Desde hace un año he estado estudiando el tema de la muerte digna y uno de los retos que se presenta en Colombia es el desconocimiento frente a este derecho. Qué es eso y cómo así y en Colombia eso es legal y qué hago y a quién le digo y dónde firmo y si el médico no quiere y si me arrepiento y si me dicen que no y si estoy en coma y si no soy mayor de edad y si yo solo quiero que no me hagan nada.
La mesa del comedor es un buen espacio para comenzar a plantear qué queremos para el fin de la vida. No es lo mismo conversarlo en un ambiente académico o laboral que asumir la responsabilidad de plantearlo frente a las personas que nos importan. No es lo mismo ayudarle a morir a un desconocido que ayudarle a morir a los que amamos. Al fin y al cabo, la conversación debe darse no para que todos decidamos lo mismo, sino para decidir algo. Sin importar lo que sea.
Para poder ejercer el derecho a la muerte digna hay que padecer una enfermedad terminal que cause dolores insoportables y dar el consentimiento claro e inequívoco. Una manera de expresar ese consentimiento de manera previa es por medio de un Documento de Voluntad Anticipada. Hay que tener en cuenta que existen tres maneras de acceder a la muerte digna: los cuidados paliativos, la eutanasia pasiva y la eutanasia activa. Los cuidados paliativos —que todos los pacientes en principio deberían recibir— son los cuidados para reducir el dolor y ayudarle al paciente y su familia en el duelo; la eutanasia pasiva es cuando se retiran las ayudas para prolongar la vida (lo que mi abuela llama “quitar las máquinas”); y la eutanasia activa es la acción por parte de un médico para ayudar a morir (“la inyección”, según mi familia).
Esta información no la sabemos y tampoco la preguntamos —principalmente— porque vemos la muerte como un evento lejano y no sabemos cómo abordarlo.
Las personas jóvenes y sanas creemos que la muerte no es con nosotros. Es un evento que no consideramos probable. “Baby, falta muchooooo para eso, qué pendejada”. Terminamos argumentando otras cosas para lavarnos las manos. “Tú vive el día a día y que sea lo que Dios quiera”. La muerte es una tragedia porque, además, presenta más preguntas de las que estamos en capacidad de responder. Es algo negativo, oscuro. Nos da miedo morir, claro. Pero sobre todo cómo vamos a morir. “Entonces mejor para después y no seas bobita, no pienses en eso”.

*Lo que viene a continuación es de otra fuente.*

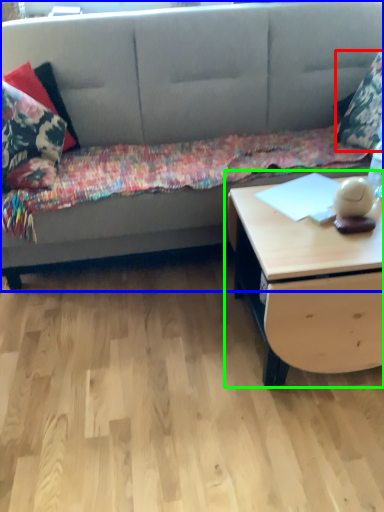 Question: Based on their relative distances, which object is nearer to pillow (highlighted by a red box)? Choose from studio couch (highlighted by a blue box) and table (highlighted by a green box).

Choices:
 (A) studio couch
 (B) table

Answer: (A) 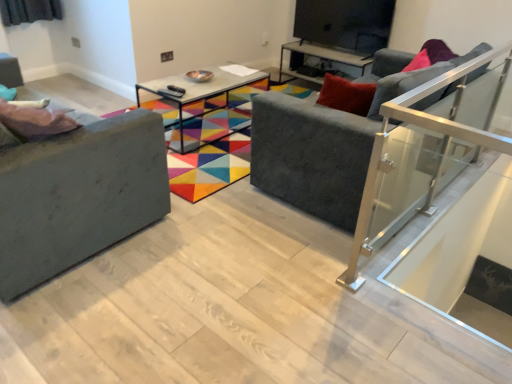 At what (x,y) coordinates should I click in order to perform the action: click on pink fabric pillow at left. Please return your answer as a coordinate pair (x, y). The height and width of the screenshot is (384, 512). Looking at the image, I should click on (34, 121).

The width and height of the screenshot is (512, 384). What do you see at coordinates (317, 58) in the screenshot?
I see `metallic glass table at center, the first table when ordered from back to front` at bounding box center [317, 58].

The width and height of the screenshot is (512, 384). Identify the location of matte gray couch at left, the 1th studio couch viewed from the left. (78, 189).

Is point (387, 91) behind point (186, 82)?

That is False.

Considering the relative sizes of velvet grey couch at center, the 2th studio couch in the left-to-right sequence, and metallic glass table at center, arranged as the first table when viewed from the front, in the image provided, is velvet grey couch at center, the 2th studio couch in the left-to-right sequence, taller than metallic glass table at center, arranged as the first table when viewed from the front,?

Yes.

Can you confirm if velvet grey couch at center, the 1th studio couch from the right, is smaller than metallic glass table at center, placed as the second table when sorted from back to front?

No.

Where is `the 1st studio couch directly beneath the matte black tv stand at upper center (from a real-world perspective)`? The image size is (512, 384). the 1st studio couch directly beneath the matte black tv stand at upper center (from a real-world perspective) is located at coordinates (78, 189).

Considering the relative sizes of matte black tv stand at upper center and matte gray couch at left, the 1th studio couch viewed from the left, in the image provided, is matte black tv stand at upper center taller than matte gray couch at left, the 1th studio couch viewed from the left,?

Incorrect, the height of matte black tv stand at upper center is not larger of that of matte gray couch at left, the 1th studio couch viewed from the left.

How different are the orientations of matte black tv stand at upper center and matte gray couch at left, the 1th studio couch viewed from the left, in degrees?

They differ by 177 degrees in their facing directions.

From the image's perspective, which is below, matte black tv stand at upper center or matte gray couch at left, placed as the second studio couch when sorted from right to left?

matte gray couch at left, placed as the second studio couch when sorted from right to left.

From a real-world perspective, who is located lower, metallic glass table at center, the second table viewed from the front, or metallic glass table at center, which is the 1th table from left to right?

Answer: metallic glass table at center, the second table viewed from the front.

Is the depth of metallic glass table at center, placed as the first table when sorted from right to left, greater than that of metallic glass table at center, placed as the second table when sorted from back to front?

That is True.

Considering the sizes of metallic glass table at center, the first table when ordered from back to front, and metallic glass table at center, which is the 1th table from left to right, in the image, is metallic glass table at center, the first table when ordered from back to front, taller or shorter than metallic glass table at center, which is the 1th table from left to right,?

In the image, metallic glass table at center, the first table when ordered from back to front, appears to be shorter than metallic glass table at center, which is the 1th table from left to right.

Can you confirm if metallic glass table at center, the second table viewed from the front, is bigger than metallic glass table at center, placed as the second table when sorted from back to front?

Incorrect, metallic glass table at center, the second table viewed from the front, is not larger than metallic glass table at center, placed as the second table when sorted from back to front.

Could you measure the distance between matte gray couch at left, placed as the second studio couch when sorted from right to left, and velvet grey couch at center, the 1th studio couch from the right?

matte gray couch at left, placed as the second studio couch when sorted from right to left, and velvet grey couch at center, the 1th studio couch from the right, are 38.95 inches apart from each other.

Can you confirm if matte gray couch at left, placed as the second studio couch when sorted from right to left, is thinner than velvet grey couch at center, the 2th studio couch in the left-to-right sequence?

Yes, matte gray couch at left, placed as the second studio couch when sorted from right to left, is thinner than velvet grey couch at center, the 2th studio couch in the left-to-right sequence.

In terms of height, does matte gray couch at left, placed as the second studio couch when sorted from right to left, look taller or shorter compared to velvet grey couch at center, the 1th studio couch from the right?

Considering their sizes, matte gray couch at left, placed as the second studio couch when sorted from right to left, has less height than velvet grey couch at center, the 1th studio couch from the right.

Can you tell me how much matte gray couch at left, placed as the second studio couch when sorted from right to left, and velvet grey couch at center, the 2th studio couch in the left-to-right sequence, differ in facing direction?

The angular difference between matte gray couch at left, placed as the second studio couch when sorted from right to left, and velvet grey couch at center, the 2th studio couch in the left-to-right sequence, is 89.6 degrees.

From a real-world perspective, is metallic glass table at center, the second table positioned from the left, positioned above or below pink fabric pillow at left?

metallic glass table at center, the second table positioned from the left, is situated lower than pink fabric pillow at left in the real world.

Is metallic glass table at center, the first table when ordered from back to front, in front of pink fabric pillow at left?

No.

Between metallic glass table at center, the first table when ordered from back to front, and pink fabric pillow at left, which one appears on the right side from the viewer's perspective?

From the viewer's perspective, metallic glass table at center, the first table when ordered from back to front, appears more on the right side.

Can you see metallic glass table at center, the second table positioned from the left, touching pink fabric pillow at left?

They are not placed beside each other.

Choose the correct answer: Is pink fabric pillow at left inside matte gray couch at left, the 1th studio couch viewed from the left, or outside it?

The correct answer is: inside.

How much distance is there between pink fabric pillow at left and matte gray couch at left, placed as the second studio couch when sorted from right to left?

pink fabric pillow at left and matte gray couch at left, placed as the second studio couch when sorted from right to left, are 23.96 centimeters apart.

From their relative heights in the image, would you say pink fabric pillow at left is taller or shorter than matte gray couch at left, the 1th studio couch viewed from the left?

Considering their sizes, pink fabric pillow at left has less height than matte gray couch at left, the 1th studio couch viewed from the left.

Does point (38, 114) lie behind point (147, 116)?

No, it is in front of (147, 116).

Are matte black tv stand at upper center and velvet grey couch at center, the 1th studio couch from the right, far apart?

Yes, matte black tv stand at upper center and velvet grey couch at center, the 1th studio couch from the right, are quite far apart.

From a real-world perspective, is matte black tv stand at upper center beneath velvet grey couch at center, the 1th studio couch from the right?

No, from a real-world perspective, matte black tv stand at upper center is not beneath velvet grey couch at center, the 1th studio couch from the right.

Does point (341, 0) come behind point (260, 112)?

Yes, it is behind point (260, 112).

Is matte black tv stand at upper center further to the viewer compared to velvet grey couch at center, the 2th studio couch in the left-to-right sequence?

Yes, it is.

I want to click on the 1st table positioned above the velvet grey couch at center, the 1th studio couch from the right (from the image's perspective), so click(195, 97).

You are a GUI agent. You are given a task and a screenshot of the screen. Output one action in this format:
    pyautogui.click(x=<x>, y=<y>)
    Task: Click on the entertainment center located behind the matte gray couch at left, placed as the second studio couch when sorted from right to left
    
    Given the screenshot: What is the action you would take?
    pyautogui.click(x=338, y=33)

Looking at the image, which one is located closer to metallic glass table at center, placed as the first table when sorted from right to left, metallic glass table at center, arranged as the 2th table when viewed from the right, or matte gray couch at left, placed as the second studio couch when sorted from right to left?

metallic glass table at center, arranged as the 2th table when viewed from the right.

When comparing their distances from metallic glass table at center, which is the 1th table from left to right, does matte gray couch at left, placed as the second studio couch when sorted from right to left, or pink fabric pillow at left seem closer?

matte gray couch at left, placed as the second studio couch when sorted from right to left, lies closer to metallic glass table at center, which is the 1th table from left to right, than the other object.

When comparing their distances from matte black tv stand at upper center, does metallic glass table at center, the second table viewed from the front, or pink fabric pillow at left seem closer?

Among the two, metallic glass table at center, the second table viewed from the front, is located nearer to matte black tv stand at upper center.

Considering their positions, is velvet grey couch at center, the 1th studio couch from the right, positioned closer to matte black tv stand at upper center than metallic glass table at center, placed as the second table when sorted from back to front?

metallic glass table at center, placed as the second table when sorted from back to front, lies closer to matte black tv stand at upper center than the other object.

Based on their spatial positions, is pink fabric pillow at left or matte gray couch at left, the 1th studio couch viewed from the left, further from velvet grey couch at center, the 1th studio couch from the right?

Among the two, pink fabric pillow at left is located further to velvet grey couch at center, the 1th studio couch from the right.

Based on their spatial positions, is metallic glass table at center, the second table viewed from the front, or matte gray couch at left, placed as the second studio couch when sorted from right to left, further from matte black tv stand at upper center?

matte gray couch at left, placed as the second studio couch when sorted from right to left, is further to matte black tv stand at upper center.

Which object lies further to the anchor point metallic glass table at center, arranged as the first table when viewed from the front, metallic glass table at center, the second table positioned from the left, or pink fabric pillow at left?

pink fabric pillow at left lies further to metallic glass table at center, arranged as the first table when viewed from the front, than the other object.

Based on their spatial positions, is matte gray couch at left, placed as the second studio couch when sorted from right to left, or matte black tv stand at upper center further from metallic glass table at center, arranged as the 2th table when viewed from the right?

Among the two, matte gray couch at left, placed as the second studio couch when sorted from right to left, is located further to metallic glass table at center, arranged as the 2th table when viewed from the right.

Locate an element on the screen. entertainment center located between matte gray couch at left, the 1th studio couch viewed from the left, and velvet grey couch at center, the 2th studio couch in the left-to-right sequence, in the left-right direction is located at coordinates coord(338,33).

What are the coordinates of `pillow between velvet grey couch at center, the 2th studio couch in the left-to-right sequence, and metallic glass table at center, placed as the first table when sorted from right to left, in the front-back direction` in the screenshot? It's located at (34, 121).

Locate an element on the screen. pillow located between matte gray couch at left, the 1th studio couch viewed from the left, and velvet grey couch at center, the 2th studio couch in the left-to-right sequence, in the left-right direction is located at coordinates (34, 121).

Where is `table between velvet grey couch at center, the 1th studio couch from the right, and metallic glass table at center, the second table positioned from the left, along the z-axis`? This screenshot has height=384, width=512. table between velvet grey couch at center, the 1th studio couch from the right, and metallic glass table at center, the second table positioned from the left, along the z-axis is located at coordinates (195, 97). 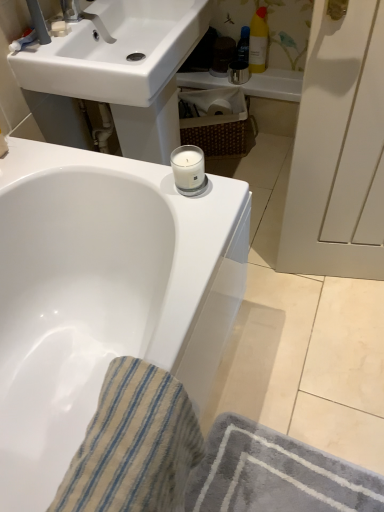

Luego, cuando alguien por fin pone el tema de conversación, otro responde: “Qué pereza hablar de la muerte, mejor cuéntame qué vas a hacer el fin de semana”. No sabemos cómo presentarlo porque el que hable de la muerte indispone, incomoda. Mejor hablemos de sexo o de guerra o de política o de cualquier cosa pero no de la muerte. Todo esto resulta bastante paradójico aquí en Colombia porque nos seguimos matando entre todos y hace una semana mataron a tres periodistas, seis líderes sociales y ocho policías, pero shhh, no hables de la muerte. Lo “común” es hablar de otras muertes pero no de la nuestra.
Hace dos días firmé un Documento de Voluntad Anticipada para acceder a la eutanasia activa porque ya va siendo hora de asumir la muerte como un evento más de la vida del que podemos participar. No es necesario tener cierta edad o enfermedad para cuestionarnos sobre cómo queremos morir y hablarlo en la mesa del comedor con los que amamos. Y así como planeamos nuestro futuro y pagamos la seguridad social para pensionarnos, deberíamos planear también el fin de la vida. La invitación es a que no esperemos a que sea muy tarde para tener esa conversación.